Several experimental research groups work at the interface between physics and biology or medicine. Many of these programs involve active collaboration with research and clinical faculty at the renowned Washington University School of Medicine.

Biomedical Physics Group

The Biomedical Physics Group of the Laboratory for Ultrasonics, headed by Professor Miller, is actively engaged in the application of ultrasonic techniques to physiological and medical problems. This research has led to two I-R 100 awards in the annual competition sponsored by Industrial Research/Development magazine. The Biomedical Physics Group is actively collaborating with the Division of Cardiology of the School of Medicine. The focus of this research is on characterization of the properties of myocardial tissue. One objective of this research is the noninvasive assessment of myocardial tissue injury based on the technique of ultrasonic tissue characterization. The hypotheses underlying this research are that pathological changes occurring in myocardium alter the physical (i.e. mechanical) properties of tissue and that these alterations can be measured quantitatively and used to provide an estimate of myocardial injury, using indices based on the frequency dependencies of ultrasonic attenuation and backscatter.

Magnetic Resonance Imaging of Lungs

The magnetic resonance (MR) group of Professor Mark Conradi has teamed with members of the School of Medicine to develop techniques for magnetic resonance imaging of human lungs. The ultimate goal is to improve the diagnosis and treatment for severe emphysema. The work is truly interdisciplinary and requires knowledge of magnetic resonance, atomic and optical physics, and lung physiology.

Neurophysics

The brain is the most complex system we know of. It is the result of an evolutionary process and consists of billions of interconnected neurons. Connectivity between neurons is neither random nor regular. Most neurons produce sequences of pulses, by which signals between the neurons are exchanged. The signal exchange is delayed. Neurons perform nonlinear transformations on the incoming pulse trains. Noise enters at every step.

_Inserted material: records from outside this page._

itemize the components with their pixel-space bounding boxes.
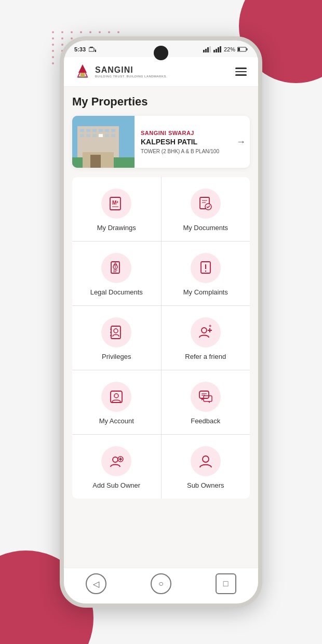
svg-rect-3 [203,50,205,52]
svg-rect-10 [220,46,221,52]
svg-point-73 [203,456,209,462]
logo-icon [73,62,92,81]
svg-text:+: + [209,324,211,329]
my-documents-icon-wrap [191,189,221,219]
menu-item-privileges[interactable]: Privileges [72,306,161,370]
svg-rect-23 [92,129,97,132]
svg-rect-28 [86,134,90,137]
menu-item-add-sub-owner[interactable]: Add Sub Owner [72,435,161,499]
hamburger-menu[interactable] [233,65,249,78]
my-complaints-label: My Complaints [183,288,228,296]
battery-icon [237,46,248,52]
clock: 5:33 [74,46,86,52]
menu-item-legal-documents[interactable]: Legal Documents [72,242,161,305]
svg-rect-31 [105,134,109,137]
exclaim-icon [197,260,214,276]
svg-rect-5 [207,47,209,52]
property-detail: TOWER (2 BHK) A & B PLAN/100 [141,149,230,154]
legal-documents-icon-wrap [101,253,131,283]
svg-point-57 [202,328,207,333]
my-account-label: My Account [99,417,134,425]
svg-point-69 [113,457,118,462]
svg-rect-25 [105,129,109,132]
svg-rect-1 [90,47,93,48]
menu-item-sub-owners[interactable]: Sub Owners [162,435,250,499]
menu-item-feedback[interactable]: Feedback [162,370,250,434]
signal-icon [203,46,211,52]
refer-friend-label: Refer a friend [185,353,226,360]
battery-label: 22% [224,46,235,52]
svg-rect-21 [80,129,84,132]
signal2-icon [213,46,222,52]
sub-owners-label: Sub Owners [187,481,224,489]
person-add-icon [108,453,125,469]
svg-rect-7 [213,50,215,52]
svg-rect-52 [111,326,120,339]
phone-frame: 5:33 📷 22% [60,36,262,608]
doc-check-icon [197,195,214,212]
navbar: SANGINI BUILDING TRUST. BUILDING LANDMAR… [64,57,258,87]
menu-item-my-complaints[interactable]: My Complaints [162,242,250,305]
svg-rect-0 [89,48,94,51]
hamburger-line-1 [235,68,247,69]
status-time: 5:33 📷 [74,46,96,52]
hamburger-line-2 [235,71,247,73]
person-outline-icon [197,453,214,469]
logo-name: SANGINI [95,65,167,75]
property-info: SANGINI SWARAJ KALPESH PATIL TOWER (2 BH… [135,116,236,168]
home-button[interactable]: ○ [151,573,171,594]
screen: SANGINI BUILDING TRUST. BUILDING LANDMAR… [64,57,258,603]
bottom-navigation: ◁ ○ □ [64,568,258,603]
svg-text:M²: M² [112,200,118,206]
svg-rect-26 [111,129,115,132]
my-documents-label: My Documents [183,224,228,232]
svg-rect-35 [90,155,101,168]
add-sub-owner-label: Add Sub Owner [92,481,140,489]
chat-bubbles-icon [197,388,214,405]
svg-point-51 [205,271,206,272]
page-title: My Properties [72,95,250,109]
privileges-icon-wrap [101,317,131,347]
menu-item-my-account[interactable]: My Account [72,370,161,434]
notch [154,46,168,60]
svg-marker-18 [78,64,87,73]
svg-point-62 [114,394,118,398]
menu-item-my-documents[interactable]: My Documents [162,177,250,241]
property-card[interactable]: SANGINI SWARAJ KALPESH PATIL TOWER (2 BH… [72,116,250,168]
svg-rect-32 [111,134,115,137]
building-svg [72,116,135,168]
feedback-label: Feedback [191,417,220,425]
hamburger-line-3 [235,74,247,76]
my-drawings-label: My Drawings [97,224,136,232]
sangini-logo-svg [73,62,92,81]
add-sub-owner-icon-wrap [101,446,131,476]
svg-marker-17 [77,77,88,78]
svg-rect-8 [216,49,217,52]
my-drawings-icon-wrap: M² [101,189,131,219]
my-complaints-icon-wrap [191,253,221,283]
property-image [72,116,135,168]
page-content: My Properties [64,87,258,568]
contact-book-icon [108,324,125,341]
my-account-icon-wrap [101,382,131,412]
menu-grid: M² My Drawings [72,177,250,499]
svg-rect-63 [199,391,209,398]
refer-friend-icon-wrap: + [191,317,221,347]
svg-rect-13 [247,48,248,50]
svg-rect-4 [205,49,207,52]
menu-item-refer-friend[interactable]: + Refer a friend [162,306,250,370]
menu-item-my-drawings[interactable]: M² My Drawings [72,177,161,241]
blueprint-icon: M² [108,195,125,212]
svg-rect-29 [92,134,97,137]
svg-rect-6 [209,46,211,52]
svg-rect-27 [80,134,84,137]
svg-text:📷: 📷 [95,48,96,52]
svg-marker-64 [202,398,205,400]
logo-text: SANGINI BUILDING TRUST. BUILDING LANDMAR… [95,65,167,78]
back-button[interactable]: ◁ [86,573,106,594]
property-owner-name: KALPESH PATIL [141,138,230,146]
svg-rect-12 [238,48,240,51]
notification-icons: 📷 [89,47,96,52]
recent-button[interactable]: □ [216,573,236,594]
svg-rect-24 [99,129,103,132]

The signal flow in the brain is not just feedforward. Rather, feedback dominates most pathways. Professor Wessel's group studies signal processing with neural feedback loops using the vertebrate isthmotectal loop as a model system. The isthmic nuclei receive a topographically organized projection from the tectum, to which they project back. The isthmotectal loop is present in most vertebrates, has been anatomically characterized in bird, frog, and turtle, and is experimentally accessible in these species both in vivo and in vitro. Dr. Wessel's group and his collaborators use electrophysiological, anatomical, and computational methods to study the mechanisms and functional roles of the isthmotectal loops in visual processing. The combined in vivo, in vitro, computational, and comparative investigation of isthmotectal feedback promises to uncover general principles of active signal processing with neural feedback loops.